Add Custom Optimizers to sd-scripts for LoRA Training

Add Custom Optimizers to sd-scripts for LoRA Training


Introduction

Optimizers play a crucial role in training Stable Diffusion LoRA models effectively. While standard optimizers like AdamW work well in many scenarios, custom optimizers can significantly improve training convergence, reduce training time, and enhance the quality of your LoRA models.

The sd-scripts library by Kohya, one of the most popular toolkits for LoRA training, supports several optimization algorithms out of the box. However, you may want to experiment with newer or more specialized optimizers that aren’t included by default. This guide will walk you through the process of adding custom optimizers to sd-scripts.

Why Use Custom Optimizers?

Different optimizers offer various benefits for LoRA training:

  • Faster convergence: Some optimizers like Prodigy or Lion can reduce training time
  • Better quality: Specialized optimizers may produce higher quality results for specific types of LoRA models
  • Reduced overfitting: Certain optimizers apply regularization techniques that help prevent overfitting
  • Adaptive learning rates: Optimizers like Adafactor dynamically adjust learning rates, reducing the need for manual tuning

Setting Up the Custom Optimizers Directory

First, let’s create a new optimizers folder in the library directory and an empty __init__.py file to make it a proper Python package:

Linux/Mac:

mkdir library/optimizers
touch library/optimizers/__init__.py

Windows PowerShell:

mkdir -Force library/optimizers
New-Item -Path "library/optimizers/__init__.py" -ItemType File -Force

Implementing a Custom Optimizer

You can implement any optimizer you want in this folder. As an example, let’s create a file called compass.py with a custom Compass optimizer implementation:

import torch
from torch.optim import Optimizer


class Compass(Optimizer):
    r"""
    Arguments:
        params (iterable):
            Iterable of parameters to optimize or dicts defining
            parameter groups.
        lr (float):
            Learning rate parameter (default 0.0025)
        betas (Tuple[float, float], optional):
            coefficients used for computing running averages of
            gradient and its square (default: (0.9, 0.999)).
        amp_fac (float):
            amplification factor for the first moment filter (default: 2).
        eps (float):
            Term added to the denominator outside of the root operation to
            improve numerical stability. (default: 1e-8).
        weight_decay (float):
            Weight decay, i.e. a L2 penalty (default: 0).
        centralization (float):
            center model grad (default: 0).
    """

    def __init__(
        self,
        params,
        lr=1e-3,
        betas=(0.9, 0.999),
        amp_fac=2,
        eps=1e-8,
        weight_decay=0,
        centralization=0,
    ):
        defaults = dict(
            lr=lr,
            betas=betas,
            amp_fac=amp_fac,
            eps=eps,
            weight_decay=weight_decay,
            centralization=centralization,
        )
        super(Compass, self).__init__(params, defaults)
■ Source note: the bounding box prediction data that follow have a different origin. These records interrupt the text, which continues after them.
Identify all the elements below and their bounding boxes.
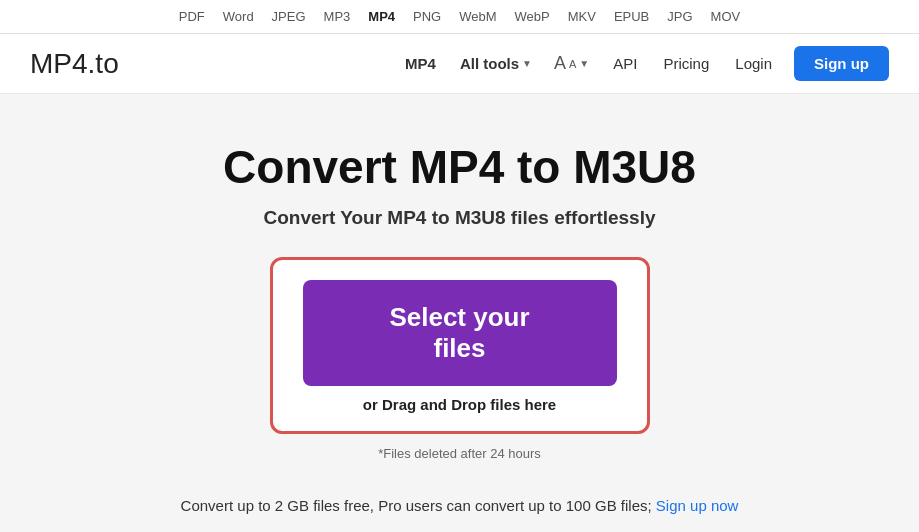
format-jpg[interactable]: JPG <box>667 9 692 24</box>
files-note: *Files deleted after 24 hours <box>378 446 541 461</box>
navbar: MP4.to MP4 All tools ▼ A A ▼ API Pricing… <box>0 34 919 94</box>
page-title: Convert MP4 to M3U8 <box>223 142 696 193</box>
page-subtitle: Convert Your MP4 to M3U8 files effortles… <box>263 207 655 229</box>
nav-translate-button[interactable]: A A ▼ <box>546 47 597 80</box>
site-logo[interactable]: MP4.to <box>30 48 119 80</box>
translate-chevron-icon: ▼ <box>579 58 589 69</box>
format-epub[interactable]: EPUB <box>614 9 649 24</box>
format-mp4[interactable]: MP4 <box>368 9 395 24</box>
nav-api-link[interactable]: API <box>603 49 647 78</box>
translate-icon: A <box>554 53 566 74</box>
signup-button[interactable]: Sign up <box>794 46 889 81</box>
main-content: Convert MP4 to M3U8 Convert Your MP4 to … <box>0 94 919 532</box>
nav-all-tools-dropdown[interactable]: All tools ▼ <box>452 49 540 78</box>
translate-subscript: A <box>569 58 576 70</box>
format-png[interactable]: PNG <box>413 9 441 24</box>
format-mp3[interactable]: MP3 <box>324 9 351 24</box>
format-pdf[interactable]: PDF <box>179 9 205 24</box>
bottom-text: Convert up to 2 GB files free, Pro users… <box>181 497 652 514</box>
upload-area: Select your files or Drag and Drop files… <box>270 257 650 434</box>
format-bar: PDF Word JPEG MP3 MP4 PNG WebM WebP MKV … <box>0 0 919 34</box>
format-jpeg[interactable]: JPEG <box>272 9 306 24</box>
format-word[interactable]: Word <box>223 9 254 24</box>
logo-mp4: MP4 <box>30 48 88 79</box>
nav-links: MP4 All tools ▼ A A ▼ API Pricing Login … <box>169 46 889 81</box>
format-webp[interactable]: WebP <box>515 9 550 24</box>
format-mkv[interactable]: MKV <box>568 9 596 24</box>
chevron-down-icon: ▼ <box>522 58 532 69</box>
signup-now-link[interactable]: Sign up now <box>656 497 739 514</box>
format-webm[interactable]: WebM <box>459 9 496 24</box>
nav-mp4-link[interactable]: MP4 <box>395 49 446 78</box>
format-mov[interactable]: MOV <box>711 9 741 24</box>
logo-to: .to <box>88 48 119 79</box>
nav-pricing-link[interactable]: Pricing <box>653 49 719 78</box>
nav-login-link[interactable]: Login <box>725 49 782 78</box>
bottom-info: Convert up to 2 GB files free, Pro users… <box>181 497 739 514</box>
select-files-button[interactable]: Select your files <box>303 280 617 386</box>
drag-drop-text: or Drag and Drop files here <box>363 396 556 413</box>
nav-all-tools-label: All tools <box>460 55 519 72</box>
    def step(self, closure=None):
        loss = None
        if closure is not None:
            loss = closure()

        for group in self.param_groups:
            for p in group["params"]:
                if p.grad is None:
                    continue
                grad = p.grad.data
                if grad.is_sparse:
                    raise RuntimeError("Compass does not support sparse gradients")

                state = self.state[p]

                # State initialization
                if len(state) == 0:
                    state["step"] = 0
                    # Exponential moving average of gradient values
                    state["ema"] = torch.zeros_like(p.data)
                    # Exponential moving average of squared gradient values
                    state["ema_squared"] = torch.zeros_like(p.data)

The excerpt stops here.